Blue Skies My Friend!!


----------



## Chief Longwind Of The North (Apr 19, 2008)

I just love thwappin' people on the back of the head.  Thwap, thwap, thwap, thwap, thwap, and thwap.  boy that was fun.  Haven't been able to thwap anyone since my kids grew up and moved out.

Think I'll go make some pancakes now and see if Andy's right.

Seeeeeeya; Goodweed of the North


----------



## Maverick2272 (Apr 19, 2008)

Ouch! Why you gotta hit so hard?? LOL

Have I ever told you I love your signature? DW even adopted it for her Outlook signature (giving you full credit of course!)


----------



## Chief Longwind Of The North (Apr 19, 2008)

Maverick2272 said:


> Ouch! Why you gotta hit so hard?? LOL
> 
> Have I ever told you I love your signature? DW even adopted it for her Outlook signature (giving you full credit of course!)



Ah, that was a love tap.  And as for the signature, I can't take the credit.  It was coined by a leader in my Church back in the 50's or 60's.  I wish I had his wisdom.

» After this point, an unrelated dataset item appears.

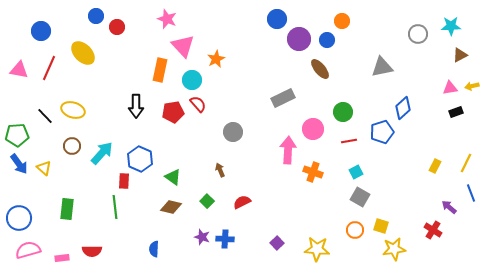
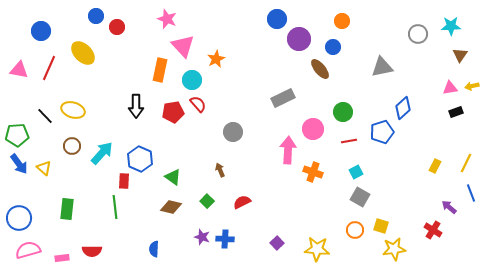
blue circle at (327, 40): moved 6 px right, 7 px down
brown triangle at (460, 55): rotated 28 degrees counterclockwise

Seeeeeeya; Goodweed of the North


----------



## Maverick2272 (Apr 19, 2008)

Ahh, a Fisher of Men....

Just for the record, I always thought heavy whipping cream meant it was, well, thicker and heavier while light meant it was light and fluffy.
This is what not thinking gets me, LOL.


----------



## miniman (Apr 19, 2008)

Does heavy whipping cream just hurt more?


----------



## KitchenScrapbook (Apr 19, 2008)

This is so hilarious! I don't usually laugh when i'm by myself at the computer, but it struck my funny bone when I read thro' your first post, Goodweed!    Then, the comments after that only added to the humor. 

Maybe it's called 'heavy' because it has more calories and you'll get heavier. Whereas, if you're into losing weight, try the 'lighter' version of cream. Haha.


----------